J’ai vraiment ressenti en Février ce que cela peut être d’hiverner ou de rester longtemps ici. C’est une expérience solitaire, il faut s’adapter. Il y a beaucoup de contraintes qui mises bout à bout te rythment, comme sur un camp militaire : les repas à telle heure, les questions de sécurité qui sont plus prenantes qu’ailleurs, le fait que tu ne puisses jamais être vraiment seul. Il y a des trucs qui demandent de l’adaptation.

Est ce que vous aurez appris des choses sur vous ?
Je me sens plus apaisé qu’en arrivant. On apprend que l’on n’est pas complètement fait par la frénésie actuelle, le coté hyper connecté, la frénésie permanente des choses, cela permet de reconnecter avec quelque chose de plus temporel. Sans forcément apprendre des nouvelles choses sur soi, cela permet de se retrouver.
Lorsque j’avais du temps, lorsque tu es en train de chercher, que tu te décourages, tu vas faire un tour et tu reviens : c’est la première fois que je fais cela dans un tel silence. D’ailleurs, c’est moins le silence ou l’isolement que le fait que je n’ai personne qui attende quelque chose de moi qui est assez vertigineux : tu es obligé d’être sincère avec toi même. Tu n’as pas de commande. Je ne vais pas repartir d’ici avec un scénario finit.

Comment c’était les manips ?
C’était dingue ! J’ai fait de tout. Plaquage d’éléphant de mer, fouillage de terrier, prélèvement de mouches sans ailes, comptage d’espèces introduites, découverte de plantes rares comme le Lialya, pêche électrique, recherche de rats… C’est surréaliste et je préfère faire cela ici que me creuser la tête à écrire car je pourrai le faire après.

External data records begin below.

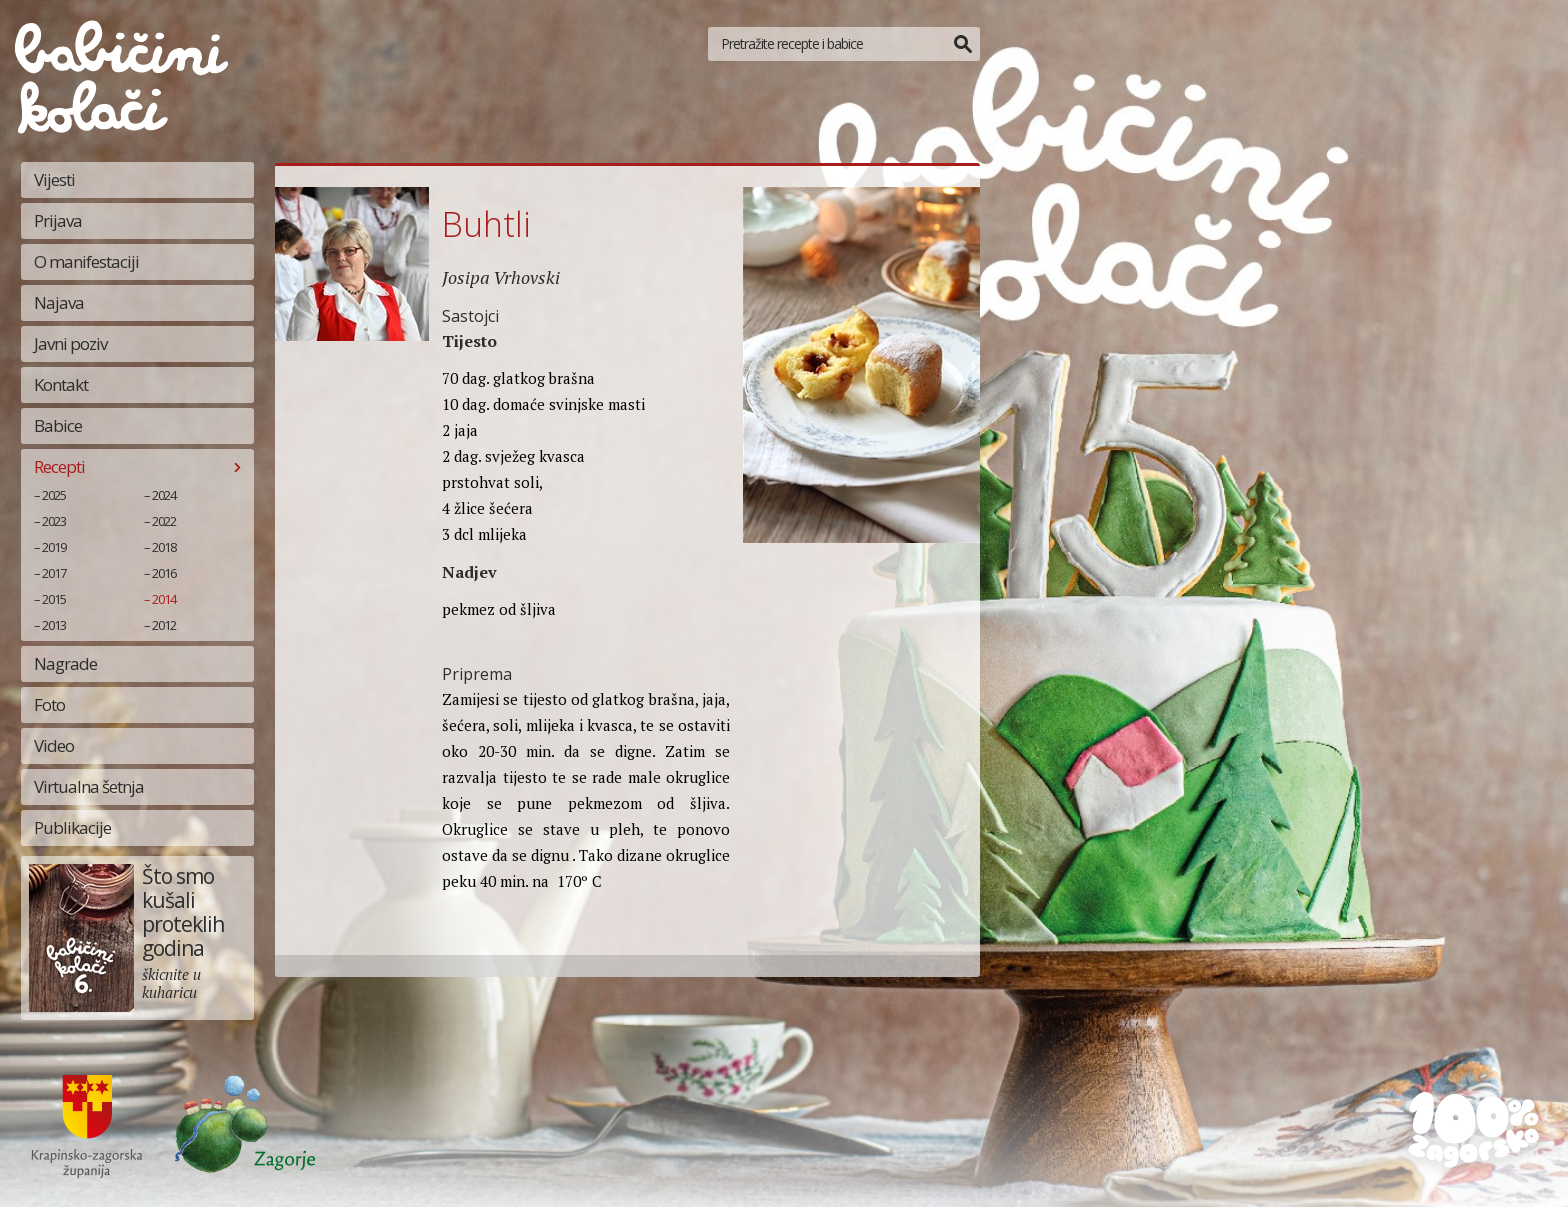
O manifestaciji (86, 261)
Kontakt (61, 384)
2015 (54, 599)
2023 (54, 521)
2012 (164, 625)
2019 (54, 547)
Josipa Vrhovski (501, 277)
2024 (164, 495)
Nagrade (65, 663)
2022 (164, 521)
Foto (49, 704)
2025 (54, 495)
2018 (164, 547)
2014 (164, 599)
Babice (58, 425)
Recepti (59, 466)
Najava (59, 302)
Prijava (58, 220)
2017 (54, 573)
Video (54, 745)
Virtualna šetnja (89, 786)
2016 (164, 573)
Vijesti (54, 179)
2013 (54, 625)
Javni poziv (70, 343)
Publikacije (72, 827)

Avez-vous une vision artistique de Kerguelen ?
Je ne regarde pas les mêmes choses.
Tu peux aller au même endroit avec des programmes différents tu vas voir des choses différentes : plantes, choux, rat, éléphant et à chaque fois c’est un monde.
Dans le même environnement il y a pleins de regards qui se croisent et moi j’en ai un de plus. Tous les regards me permettent d’être attentif au mien, il y a pleins de choses que je n’aurai pas vus seul.
Par ailleurs, il y a beaucoup de gens qui font de la photo, ont un regard artistique, je ne suis pas le seul.
Est ce qu’il y a une expérience forte, quelque chose qui vous a marqué ?
Je reviens de Port-Jeanne-d’Arc et cela m’a vraiment marqué. Etre comme partout à Kerguelen, dans une manip en pleine nature à chercher des plantes et dans un temps arrêté, être dans celui de ruines de phoquiers norvégiens du siècle dernier avec toutes les questions que cela soulève : présence de l’homme, exploitation, héritage, conservation, esthétique… Nous avons gagné beaucoup en conscience écologique et en architecture. J’ai l’impression d’avoir voyagé dans le temps.

Au final une expérience positive ?
Oui carrément !

Et après ?
Replonger dans le monde. Reprendre là ou j’en étais, c’était une parenthèse. J’ai des projets en cours qui reprennent tout de suite.
Je me suis consacré juste au temps présent pendant 5 mois, c’est un luxe incroyable.